— Слышь, Таська, — он оживился, — а давай чаю заварим? А?
К этому моменту моя чудесная эйфория выдохлась и сменилась меланхолией. От его историй и тёплого вина, от табачной вони и московской жары я вконец осовела. Чай, да, конечно. Я подхватила с плиты чайник (красный, гэдээровский, со свистком), сунула под кран. Пустила воду. Неожиданно на кухне посветлело, словно кто-то распахнул занавески. Я повернулась.
4
Майора звали Сергей Коршунов. Он никогда в жизни не встречался с моей матерью. Он ошибся подъездом и вместо третьего попал в наш четвёртый. Дело в том, что первый подъезд выходит на Баррикадную, а все остальные во двор. По сей день благодарю бога, что грохот воды заглушил удар тела об асфальт. А вот бабий визг, раздавшийся снизу чуть позже, шум воды перекрыть не смог, и этот вопль до сих пор гуляет по закоулкам моей памяти, словно заблудившееся эхо.
Когда приехала милиция, я так и стояла у раковины. Вода хлестала через край, растекалась лужей по линолеуму. Тонкий ручеёк уже отправился через коридор к входной двери. Бесконечной трелью дребезжал звонок. Примчалась из больницы мать. Она и открыла дверь. Меня отвели в комнату и усадили на диван, сама я не могла двинуться с места. Милиционер, а после какой-то следователь в синем костюме, расспрашивали меня и что-то записывали.
Своих ответов я не помню совершенно. Помню меня дико знобило. Когда я пыталась говорить, зубы клацали, а слова прыгали и выходили слишком длинными и не всегда понятными. Я сжимала ладонями лицо, точно оно могло развалиться на куски. Это напоминало тряску, точно мы гнали по нашей брусчатке, которая осталась на спуске у высотки, что у нового метро.
На меня натянули мамину кофту, ту — из малиновой шерсти, с клоунскими рукавами — мать периодически распускает её и вяжет снова, но каждый раз получается очередное недоразумение. У матери определённый дар в производстве шерстяных уродцев: даже элементарный шарф у неё получается кривобоким и напоминает не человеческий прямоугольник, а карту какой-нибудь Италии.
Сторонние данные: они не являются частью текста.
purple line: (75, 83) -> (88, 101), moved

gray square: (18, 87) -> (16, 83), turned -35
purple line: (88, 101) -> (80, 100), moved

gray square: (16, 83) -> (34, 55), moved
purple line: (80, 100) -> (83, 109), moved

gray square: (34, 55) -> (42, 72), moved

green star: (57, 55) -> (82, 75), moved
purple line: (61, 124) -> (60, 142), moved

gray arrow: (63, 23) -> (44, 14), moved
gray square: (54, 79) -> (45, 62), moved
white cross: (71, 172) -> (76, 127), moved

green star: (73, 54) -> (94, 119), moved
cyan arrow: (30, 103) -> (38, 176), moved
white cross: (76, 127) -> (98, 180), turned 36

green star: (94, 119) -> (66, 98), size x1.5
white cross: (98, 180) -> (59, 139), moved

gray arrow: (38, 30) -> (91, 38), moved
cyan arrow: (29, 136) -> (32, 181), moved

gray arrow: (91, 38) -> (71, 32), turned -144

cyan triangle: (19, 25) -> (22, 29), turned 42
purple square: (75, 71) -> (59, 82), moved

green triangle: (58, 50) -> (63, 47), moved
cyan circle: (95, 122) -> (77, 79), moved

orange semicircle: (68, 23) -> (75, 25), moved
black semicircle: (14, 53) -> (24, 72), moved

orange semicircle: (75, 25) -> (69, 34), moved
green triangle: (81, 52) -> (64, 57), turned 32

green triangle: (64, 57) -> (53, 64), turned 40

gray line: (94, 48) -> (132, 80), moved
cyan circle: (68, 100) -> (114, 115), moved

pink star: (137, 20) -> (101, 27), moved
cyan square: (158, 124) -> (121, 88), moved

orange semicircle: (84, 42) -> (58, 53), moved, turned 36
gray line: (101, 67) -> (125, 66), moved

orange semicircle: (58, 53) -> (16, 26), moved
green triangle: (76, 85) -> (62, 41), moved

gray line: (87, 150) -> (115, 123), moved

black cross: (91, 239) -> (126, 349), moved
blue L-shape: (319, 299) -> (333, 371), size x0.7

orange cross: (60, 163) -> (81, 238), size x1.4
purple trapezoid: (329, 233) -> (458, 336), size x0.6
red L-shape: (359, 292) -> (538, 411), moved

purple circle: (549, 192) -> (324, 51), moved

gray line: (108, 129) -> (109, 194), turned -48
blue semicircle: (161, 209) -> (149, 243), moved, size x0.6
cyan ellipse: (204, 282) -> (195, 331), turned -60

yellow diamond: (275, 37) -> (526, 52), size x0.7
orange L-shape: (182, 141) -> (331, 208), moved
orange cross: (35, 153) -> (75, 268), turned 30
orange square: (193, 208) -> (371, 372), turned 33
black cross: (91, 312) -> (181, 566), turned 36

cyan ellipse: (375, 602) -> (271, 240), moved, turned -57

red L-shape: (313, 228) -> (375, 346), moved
Потом мне дали две таблетки димедрола. Потом ещё одну.
Когда я проснулась был уже вечер какого-то дня. Обычно сон сглаживает предыдущие события. Отодвигает их в прошлое, делая не столь значительными и драматичными, как накануне. Сейчас так не произошло. Я проснулась в той же агонии. Скрюченная и на том же диване. Клетчатая диванная обивка воняла собачьей шерстью. Собаки у нас в жизни не было. Натёртая щека горела, как ожог. По замызганному паласу цвета охры от окна через всю комнату вытянулась полоска закатного пыльного солнца.
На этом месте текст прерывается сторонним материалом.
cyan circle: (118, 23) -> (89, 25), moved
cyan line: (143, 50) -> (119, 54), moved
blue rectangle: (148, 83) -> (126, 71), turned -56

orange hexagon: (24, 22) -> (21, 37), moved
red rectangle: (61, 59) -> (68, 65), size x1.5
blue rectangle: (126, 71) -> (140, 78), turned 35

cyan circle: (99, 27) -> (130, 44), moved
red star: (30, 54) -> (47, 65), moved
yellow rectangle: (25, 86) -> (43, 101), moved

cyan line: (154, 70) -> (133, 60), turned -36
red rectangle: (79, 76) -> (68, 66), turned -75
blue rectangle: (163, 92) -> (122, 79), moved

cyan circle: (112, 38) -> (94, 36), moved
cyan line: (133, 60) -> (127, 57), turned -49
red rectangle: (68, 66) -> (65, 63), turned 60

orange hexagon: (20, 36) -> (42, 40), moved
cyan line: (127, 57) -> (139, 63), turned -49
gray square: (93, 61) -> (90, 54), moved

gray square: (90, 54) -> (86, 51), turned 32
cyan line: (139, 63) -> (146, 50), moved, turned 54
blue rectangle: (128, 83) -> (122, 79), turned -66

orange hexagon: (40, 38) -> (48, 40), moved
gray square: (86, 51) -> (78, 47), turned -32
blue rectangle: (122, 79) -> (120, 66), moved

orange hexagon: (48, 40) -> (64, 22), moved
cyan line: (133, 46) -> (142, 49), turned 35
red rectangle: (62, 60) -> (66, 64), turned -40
Я очнулась с тем же чувством ужаса и абсолютной растерянности. Нет, даже не растерянности — потерянности. Я не знала, как жить дальше: как встать с дивана, как пойти на кухню, как выйти во двор. А главное — зачем.
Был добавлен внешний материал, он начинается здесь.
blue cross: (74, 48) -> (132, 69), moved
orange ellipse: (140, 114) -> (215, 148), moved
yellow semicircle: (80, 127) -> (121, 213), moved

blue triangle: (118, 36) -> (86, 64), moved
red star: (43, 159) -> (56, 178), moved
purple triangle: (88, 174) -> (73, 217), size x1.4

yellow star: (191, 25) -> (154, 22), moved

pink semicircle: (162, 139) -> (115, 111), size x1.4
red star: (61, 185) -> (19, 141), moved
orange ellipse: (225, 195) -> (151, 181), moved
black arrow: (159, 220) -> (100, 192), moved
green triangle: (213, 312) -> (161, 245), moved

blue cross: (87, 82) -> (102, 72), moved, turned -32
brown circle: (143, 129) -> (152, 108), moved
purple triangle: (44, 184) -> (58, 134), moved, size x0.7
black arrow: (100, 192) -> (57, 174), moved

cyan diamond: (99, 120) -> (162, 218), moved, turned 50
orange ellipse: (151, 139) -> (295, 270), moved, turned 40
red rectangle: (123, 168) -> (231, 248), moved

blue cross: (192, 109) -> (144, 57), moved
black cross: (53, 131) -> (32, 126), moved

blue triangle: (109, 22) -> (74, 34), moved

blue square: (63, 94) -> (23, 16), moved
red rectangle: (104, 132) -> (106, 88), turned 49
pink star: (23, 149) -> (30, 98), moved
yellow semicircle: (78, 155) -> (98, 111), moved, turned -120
Было чувство, что я провалилась в какой-то зазор. В некую невидимую щель. Недаром меня с детства так пугали эти грохочущие межвагонные переходы, эти сцепки между тамбурами, с гремящим адом колёс, мельканием шпал и сиянием рельсов под самыми ногами.
Солнечная полоска доползла до стены и, сломавшись, высветила дверь буфета и полку с хрустальной посудой, которую мать выставляла лишь на праздники — четыре бокала для шампанского, водочный графин, стеклянная корзинка «баккара» и салатница, похожая на корыто. Выше стояли книги — макулатурный трёхтомник Пушкина в переплёте цвета запёкшейся крови, сборник Зощенко, некто Сомерсет Моэм (которого я отродясь не читала), растрепанный том рассказов О’Генри — этого я знала наизусть. Разумеется, «Дары волхвов», в конце рассказа мне всегда хотелось плакать. Я закрыла глаза, пытаясь вспомнить последнюю строчку, но вместо этого тут же увидела распахнутое настежь окно и пустой подоконник.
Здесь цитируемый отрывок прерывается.